What needs to be done →
Write out, without any change, the lines in the material below that run from the line with "Automatische afronding" through the line with "google浏览器界面语言切换无效怎么办操作详解", both included.
==== Data provided ====
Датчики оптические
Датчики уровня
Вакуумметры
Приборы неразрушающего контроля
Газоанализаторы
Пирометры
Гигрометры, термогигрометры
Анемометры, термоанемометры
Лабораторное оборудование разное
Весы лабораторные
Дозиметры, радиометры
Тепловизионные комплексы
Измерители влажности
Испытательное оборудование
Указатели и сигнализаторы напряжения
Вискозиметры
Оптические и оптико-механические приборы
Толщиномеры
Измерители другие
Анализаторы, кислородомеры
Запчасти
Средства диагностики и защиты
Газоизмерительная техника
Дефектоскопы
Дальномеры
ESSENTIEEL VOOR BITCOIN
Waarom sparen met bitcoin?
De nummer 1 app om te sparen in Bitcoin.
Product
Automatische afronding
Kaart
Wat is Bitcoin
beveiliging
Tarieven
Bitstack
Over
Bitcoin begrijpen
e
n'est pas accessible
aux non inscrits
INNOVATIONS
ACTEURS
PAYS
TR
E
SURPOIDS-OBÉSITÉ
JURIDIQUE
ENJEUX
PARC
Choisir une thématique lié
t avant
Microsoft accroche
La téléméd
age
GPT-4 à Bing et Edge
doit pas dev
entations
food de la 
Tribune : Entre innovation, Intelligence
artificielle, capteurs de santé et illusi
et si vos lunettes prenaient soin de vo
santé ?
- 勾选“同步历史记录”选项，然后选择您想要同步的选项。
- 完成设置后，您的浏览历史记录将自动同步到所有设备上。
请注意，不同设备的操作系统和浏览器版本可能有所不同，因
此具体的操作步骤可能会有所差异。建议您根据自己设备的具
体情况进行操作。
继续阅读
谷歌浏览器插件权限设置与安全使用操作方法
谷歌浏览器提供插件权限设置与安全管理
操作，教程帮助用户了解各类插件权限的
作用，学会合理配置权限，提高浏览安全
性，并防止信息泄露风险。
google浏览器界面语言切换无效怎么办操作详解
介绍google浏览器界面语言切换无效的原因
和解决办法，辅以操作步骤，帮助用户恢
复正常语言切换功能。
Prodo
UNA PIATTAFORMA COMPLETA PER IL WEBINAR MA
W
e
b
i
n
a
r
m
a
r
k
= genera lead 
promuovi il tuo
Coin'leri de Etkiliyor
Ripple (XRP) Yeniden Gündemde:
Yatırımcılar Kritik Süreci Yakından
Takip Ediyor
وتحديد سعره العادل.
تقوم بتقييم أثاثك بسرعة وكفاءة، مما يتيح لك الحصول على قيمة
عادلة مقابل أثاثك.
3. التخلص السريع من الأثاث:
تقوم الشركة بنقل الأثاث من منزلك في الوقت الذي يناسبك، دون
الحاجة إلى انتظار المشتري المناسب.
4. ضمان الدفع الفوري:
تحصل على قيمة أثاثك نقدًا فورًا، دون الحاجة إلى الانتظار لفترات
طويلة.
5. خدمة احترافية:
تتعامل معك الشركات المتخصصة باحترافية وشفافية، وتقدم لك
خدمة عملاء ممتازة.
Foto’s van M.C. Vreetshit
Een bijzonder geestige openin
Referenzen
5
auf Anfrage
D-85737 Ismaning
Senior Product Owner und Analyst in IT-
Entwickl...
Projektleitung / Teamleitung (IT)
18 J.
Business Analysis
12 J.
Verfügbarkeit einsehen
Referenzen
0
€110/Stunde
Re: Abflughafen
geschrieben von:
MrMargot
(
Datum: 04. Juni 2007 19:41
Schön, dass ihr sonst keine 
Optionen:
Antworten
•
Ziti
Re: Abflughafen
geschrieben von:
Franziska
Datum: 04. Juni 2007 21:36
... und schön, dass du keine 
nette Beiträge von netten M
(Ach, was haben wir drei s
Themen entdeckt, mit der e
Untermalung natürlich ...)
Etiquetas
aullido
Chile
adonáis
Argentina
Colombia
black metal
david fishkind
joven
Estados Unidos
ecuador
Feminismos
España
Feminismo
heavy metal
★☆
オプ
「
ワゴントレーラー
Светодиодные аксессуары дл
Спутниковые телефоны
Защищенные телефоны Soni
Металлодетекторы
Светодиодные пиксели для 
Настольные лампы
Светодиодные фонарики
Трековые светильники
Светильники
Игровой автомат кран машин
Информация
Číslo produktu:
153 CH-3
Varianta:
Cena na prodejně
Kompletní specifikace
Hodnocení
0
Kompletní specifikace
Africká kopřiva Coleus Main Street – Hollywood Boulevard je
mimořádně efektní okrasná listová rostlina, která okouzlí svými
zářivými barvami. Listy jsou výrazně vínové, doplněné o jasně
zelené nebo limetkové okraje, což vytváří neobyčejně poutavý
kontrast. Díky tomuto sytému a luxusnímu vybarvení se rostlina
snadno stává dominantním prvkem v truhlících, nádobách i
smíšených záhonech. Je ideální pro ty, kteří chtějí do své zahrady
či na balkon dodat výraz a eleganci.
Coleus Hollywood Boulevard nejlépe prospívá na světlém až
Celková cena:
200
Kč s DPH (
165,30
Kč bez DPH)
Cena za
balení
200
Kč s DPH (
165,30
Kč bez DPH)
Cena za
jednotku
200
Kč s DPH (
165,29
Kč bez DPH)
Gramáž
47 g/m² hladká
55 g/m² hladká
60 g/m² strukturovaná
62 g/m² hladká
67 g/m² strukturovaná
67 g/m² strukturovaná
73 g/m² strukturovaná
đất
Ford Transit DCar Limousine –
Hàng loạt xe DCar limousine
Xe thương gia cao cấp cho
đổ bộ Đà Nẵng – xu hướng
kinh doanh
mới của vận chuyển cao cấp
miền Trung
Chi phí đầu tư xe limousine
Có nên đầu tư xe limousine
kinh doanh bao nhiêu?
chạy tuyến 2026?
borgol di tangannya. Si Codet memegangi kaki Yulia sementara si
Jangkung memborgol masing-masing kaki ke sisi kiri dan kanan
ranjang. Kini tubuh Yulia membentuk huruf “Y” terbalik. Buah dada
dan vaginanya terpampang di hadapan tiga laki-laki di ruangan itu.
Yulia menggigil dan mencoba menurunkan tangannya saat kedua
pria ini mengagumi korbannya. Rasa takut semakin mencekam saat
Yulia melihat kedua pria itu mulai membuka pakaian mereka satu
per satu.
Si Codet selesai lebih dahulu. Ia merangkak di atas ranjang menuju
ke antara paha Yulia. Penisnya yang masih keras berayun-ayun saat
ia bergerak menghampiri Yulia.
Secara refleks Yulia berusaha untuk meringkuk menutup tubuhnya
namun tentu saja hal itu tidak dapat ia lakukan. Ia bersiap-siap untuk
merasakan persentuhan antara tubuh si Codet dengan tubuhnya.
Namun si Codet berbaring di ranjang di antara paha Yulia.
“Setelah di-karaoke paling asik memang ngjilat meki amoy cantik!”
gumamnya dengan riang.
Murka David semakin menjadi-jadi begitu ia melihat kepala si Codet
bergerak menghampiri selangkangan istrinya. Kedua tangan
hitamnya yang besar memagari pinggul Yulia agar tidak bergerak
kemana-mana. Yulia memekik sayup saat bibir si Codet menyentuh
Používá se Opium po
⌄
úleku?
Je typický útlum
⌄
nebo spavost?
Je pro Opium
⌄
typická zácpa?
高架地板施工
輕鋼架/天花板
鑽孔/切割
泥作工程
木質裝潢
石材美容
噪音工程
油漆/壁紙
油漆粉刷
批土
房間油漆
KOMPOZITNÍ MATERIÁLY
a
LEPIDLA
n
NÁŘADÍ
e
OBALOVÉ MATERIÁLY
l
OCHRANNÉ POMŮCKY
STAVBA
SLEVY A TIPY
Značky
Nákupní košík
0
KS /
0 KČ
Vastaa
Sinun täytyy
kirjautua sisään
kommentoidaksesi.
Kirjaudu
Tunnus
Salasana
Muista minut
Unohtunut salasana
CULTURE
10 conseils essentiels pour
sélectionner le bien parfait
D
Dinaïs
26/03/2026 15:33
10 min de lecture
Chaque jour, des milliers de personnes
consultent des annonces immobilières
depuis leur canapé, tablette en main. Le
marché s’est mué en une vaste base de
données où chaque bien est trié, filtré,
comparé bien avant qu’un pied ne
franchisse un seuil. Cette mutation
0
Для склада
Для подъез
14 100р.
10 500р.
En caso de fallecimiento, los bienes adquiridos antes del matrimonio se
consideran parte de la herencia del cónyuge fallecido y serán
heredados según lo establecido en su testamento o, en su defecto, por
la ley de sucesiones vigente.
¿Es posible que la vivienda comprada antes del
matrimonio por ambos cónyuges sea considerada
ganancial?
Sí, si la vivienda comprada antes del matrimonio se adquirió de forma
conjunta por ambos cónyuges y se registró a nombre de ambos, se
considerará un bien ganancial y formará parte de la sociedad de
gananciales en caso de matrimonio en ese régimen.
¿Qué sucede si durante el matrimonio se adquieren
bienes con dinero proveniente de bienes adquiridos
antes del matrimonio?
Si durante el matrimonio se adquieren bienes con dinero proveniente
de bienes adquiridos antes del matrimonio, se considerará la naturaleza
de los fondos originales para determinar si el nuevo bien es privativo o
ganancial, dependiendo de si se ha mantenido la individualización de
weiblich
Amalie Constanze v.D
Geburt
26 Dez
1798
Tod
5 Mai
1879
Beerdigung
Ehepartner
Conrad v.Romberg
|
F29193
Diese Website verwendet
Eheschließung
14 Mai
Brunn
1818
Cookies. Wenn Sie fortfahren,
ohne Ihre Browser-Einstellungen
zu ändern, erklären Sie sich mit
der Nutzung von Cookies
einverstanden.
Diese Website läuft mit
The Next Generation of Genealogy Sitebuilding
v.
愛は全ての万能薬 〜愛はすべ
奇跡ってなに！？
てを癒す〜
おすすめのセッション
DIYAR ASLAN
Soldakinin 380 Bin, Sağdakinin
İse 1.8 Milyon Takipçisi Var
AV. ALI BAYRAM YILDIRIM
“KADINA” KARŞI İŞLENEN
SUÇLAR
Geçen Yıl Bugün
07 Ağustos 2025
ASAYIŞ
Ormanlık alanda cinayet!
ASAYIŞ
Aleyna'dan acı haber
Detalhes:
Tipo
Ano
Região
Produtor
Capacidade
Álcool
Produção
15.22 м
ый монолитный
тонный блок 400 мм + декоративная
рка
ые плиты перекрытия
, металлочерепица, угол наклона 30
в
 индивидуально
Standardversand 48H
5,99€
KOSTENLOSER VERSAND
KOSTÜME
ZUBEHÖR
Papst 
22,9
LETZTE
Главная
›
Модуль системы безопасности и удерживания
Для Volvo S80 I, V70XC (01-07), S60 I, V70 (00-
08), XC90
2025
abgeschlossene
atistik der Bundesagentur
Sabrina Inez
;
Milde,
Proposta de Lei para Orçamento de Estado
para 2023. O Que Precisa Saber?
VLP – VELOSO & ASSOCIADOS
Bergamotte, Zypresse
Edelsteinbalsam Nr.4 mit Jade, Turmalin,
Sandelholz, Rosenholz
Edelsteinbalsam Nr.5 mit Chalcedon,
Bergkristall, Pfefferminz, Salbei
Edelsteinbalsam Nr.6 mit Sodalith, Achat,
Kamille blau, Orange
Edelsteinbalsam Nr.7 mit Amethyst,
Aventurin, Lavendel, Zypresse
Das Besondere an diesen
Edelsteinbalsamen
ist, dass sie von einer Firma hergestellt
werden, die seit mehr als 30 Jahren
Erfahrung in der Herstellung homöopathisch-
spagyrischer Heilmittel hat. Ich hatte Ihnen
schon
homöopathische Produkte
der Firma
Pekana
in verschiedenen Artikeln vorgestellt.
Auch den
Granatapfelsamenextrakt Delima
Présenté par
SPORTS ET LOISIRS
====
Response area →
Automatische afronding
Kaart
Wat is Bitcoin
beveiliging
Tarieven
Bitstack
Over
Bitcoin begrijpen
e
n'est pas accessible
aux non inscrits
INNOVATIONS
ACTEURS
PAYS
TR
E
SURPOIDS-OBÉSITÉ
JURIDIQUE
ENJEUX
PARC
Choisir une thématique lié
t avant
Microsoft accroche
La téléméd
age
GPT-4 à Bing et Edge
doit pas dev
entations
food de la 
Tribune : Entre innovation, Intelligence
artificielle, capteurs de santé et illusi
et si vos lunettes prenaient soin de vo
santé ?
- 勾选“同步历史记录”选项，然后选择您想要同步的选项。
- 完成设置后，您的浏览历史记录将自动同步到所有设备上。
请注意，不同设备的操作系统和浏览器版本可能有所不同，因
此具体的操作步骤可能会有所差异。建议您根据自己设备的具
体情况进行操作。
继续阅读
谷歌浏览器插件权限设置与安全使用操作方法
谷歌浏览器提供插件权限设置与安全管理
操作，教程帮助用户了解各类插件权限的
作用，学会合理配置权限，提高浏览安全
性，并防止信息泄露风险。
google浏览器界面语言切换无效怎么办操作详解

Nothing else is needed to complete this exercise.